> _Task description_
Your reply should consist solely of the lines from the one containing "efektní kousky s" through the end of the data, restated word for word.

(Page-level text extractions)
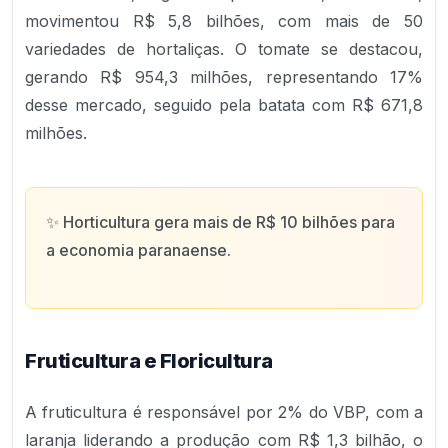
movimentou R$ 5,8 bilhões, com mais de 50
variedades de hortaliças. O tomate se destacou,
gerando R$ 954,3 milhões, representando 17%
desse mercado, seguido pela batata com R$ 671,8
milhões.
✨
Horticultura gera mais de R$ 10 bilhões para
a economia paranaense.
Fruticultura e Floricultura
A fruticultura é responsável por 2% do VBP, com a
laranja liderando a produção com R$ 1,3 bilhão, o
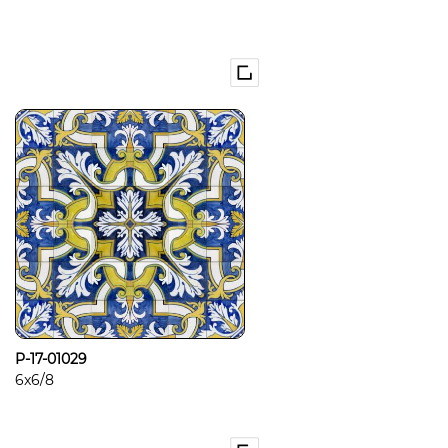
P-17-01029
6x6/8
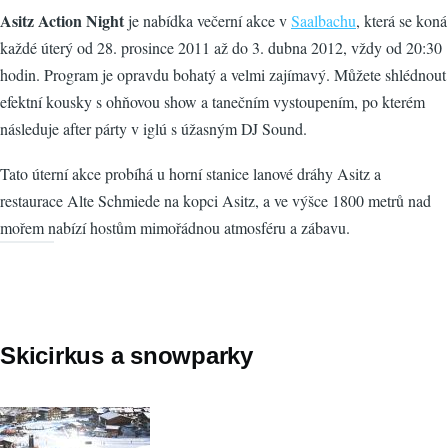
Asitz Action Night
je nabídka večerní akce v
Saalbachu
, která se koná
každé úterý od 28. prosince 2011 až do 3. dubna 2012, vždy od 20:30
hodin. Program je opravdu bohatý a velmi zajímavý. Můžete shlédnout
efektní kousky s ohňovou show a tanečním vystoupením, po kterém
následuje after párty v iglú s úžasným DJ Sound.
Tato úterní akce probíhá u horní stanice lanové dráhy Asitz a
restaurace Alte Schmiede na kopci Asitz, a ve výšce 1800 metrů nad
mořem nabízí hostům mimořádnou atmosféru a zábavu.
Skicirkus a snowparky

> _Reply_
efektní kousky s ohňovou show a tanečním vystoupením, po kterém
následuje after párty v iglú s úžasným DJ Sound.
Tato úterní akce probíhá u horní stanice lanové dráhy Asitz a
restaurace Alte Schmiede na kopci Asitz, a ve výšce 1800 metrů nad
mořem nabízí hostům mimořádnou atmosféru a zábavu.
Skicirkus a snowparky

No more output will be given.